Growing up in southeast Michigan meant one of three things were likely true: Somebody in my family worked for one of the Big Three, I likely don’t live in Detroit, and I was a devout fan of University of Michigan football.
All three were facts for me, and living in such close proximity to the Motor City meant its influence on the surrounding communities was immense. Ford practically owned Dearborn, Mich.
I recall visiting the Henry Ford/Greenfield Village area and an attraction called The Spirit of Ford. I had to be 10 at the time, eager to immerse myself in all things automotive. It was basically an exhibit on the history of Ford and where it was going, with numerous futuristic and improbable concepts on hand. Think of it as a tangible Ford advertisement that someone thought was a good idea before they were promptly fired.
One ride was a 4-D simulation of a Formula One car rocketing around a racetrack. I, eager, lunged at the opportunity for such an experience. I remember strapping myself into the wraparound seat, a smidgen too small for the full enjoyment of the ride, but legally tall enough to not sue.
The room darkened and the engine roared to life, the sound pumped through speakers in the headrests of the seats. The seat settled, with hydraulic hisses emanating below me as we got into position. I was flung back into my seat as the car accelerated, the seats simulating the gs of the car the best it could.

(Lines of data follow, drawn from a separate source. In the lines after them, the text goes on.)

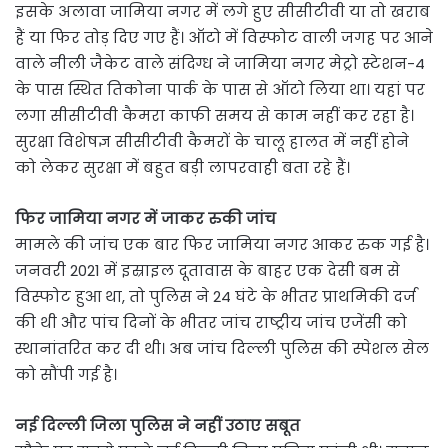
इसके अलावा जामिया नगर में लगे हुए सीसीटीवी या तो खराब
हैं या फिर तोड़ दिए गए हैं। ऑटो में विस्फोट वाली जगह पर आने
वाले नीली जैकेट वाले संदिग्ध ने जामिया नगर मेट्रो स्टेशन-4
के पास स्थित तिकोना पार्क के पास से ऑटो लिया था। यहां पर
लगा सीसीटीवी कैमरा काफी समय से काम नहीं कर रहा है।
सुरक्षा विशेषज्ञ सीसीटीवी कैमरों के चालू हालत में नहीं होने
को लेकर सुरक्षा में बहुत बड़ी लापरवाही बता रहे हैं।
फिर जामिया नगर में जाकर रुकी जांच
मामले की जांच एक बार फिर जामिया नगर आकर रुक गई है।
जनवरी 2021 में इस्राइल दूतावास के बाहर एक देसी बम से
विस्फोट हुआ था, तो पुलिस ने 24 घंटे के भीतर प्राथमिकी दर्ज
की थी और पांच दिनों के भीतर जांच राष्ट्रीय जांच एजेंसी को
स्थानांतरित कर दी थी। अब जांच दिल्ली पुलिस की स्पेशल सेल
को सौंपी गई है।
नई दिल्ली जिला पुलिस ने नहीं उठाए सबूत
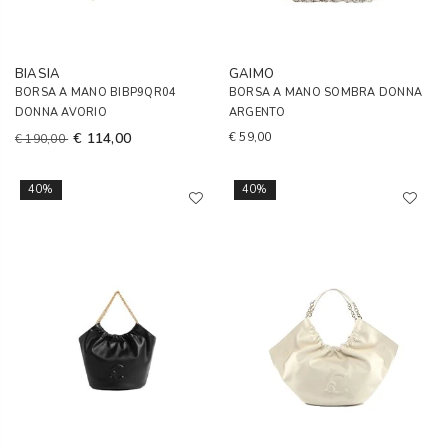
BIASIA
GAIMO
BORSA A MANO BIBP9QR04
BORSA A MANO SOMBRA DONNA
DONNA AVORIO
ARGENTO
€ 114,00
€ 59,00
€ 190,00
40%
40%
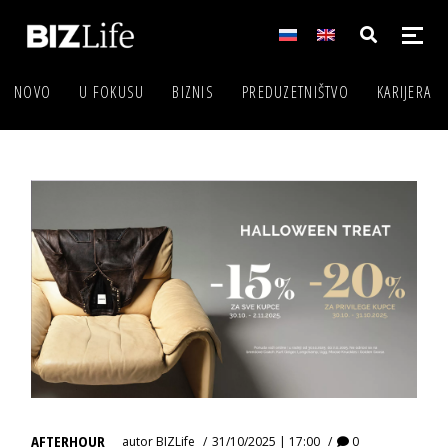
NOVO
U FOKUSU
BIZNIS
PREDUZETNIŠTVO
KARIJERA
AFTERHOUR
autor
BIZLife
31/10/2025 | 17:00
0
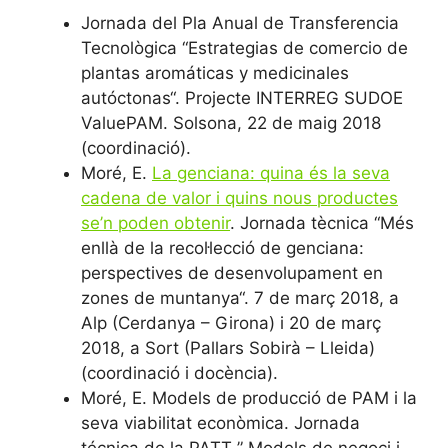
Jornada del Pla Anual de Transferencia
Tecnològica “Estrategias de comercio de
plantas aromáticas y medicinales
autóctonas“. Projecte INTERREG SUDOE
ValuePAM. Solsona, 22 de maig 2018
(coordinació).
Moré, E.
La genciana: quina és la seva
cadena de valor i quins nous productes
se’n poden obtenir
. Jornada tècnica “Més
enllà de la recol·lecció de genciana:
perspectives de desenvolupament en
zones de muntanya“. 7 de març 2018, a
Alp (Cerdanya – Girona) i 20 de març
2018, a Sort (Pallars Sobirà – Lleida)
(coordinació i docència).
Moré, E. Models de producció de PAM i la
seva viabilitat econòmica. Jornada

We bounced and bounded around the track, feeling every road-going imperfection, heads jostling back and forth, forwards and backwards. My neck took a beating. My father opined afterward that the ride was too rough and didn’t seem real, adding that the road was smooth and such jostling was just an effect.
Watching the onboard video of David Hauser at the Course de côte de St. Ursanne from 2013 reminded me of that day in my life. You can see Hauser’s head jostling almost violently as he twists his way up the hill.
The short, two-minute clip is insane, the tires spinning inches from guardrails and perilous edges and embankments. Around the 1:15 mark there is a sweeping right turn, the edge of the road melting into the countryside, the only barrier from spinning off the road lying in Hauser’s skill.
How fast do you think Hauser got on his hillclimb event in the GP2 Formula car, because we know he’s got cojones of steel sitting between his legs.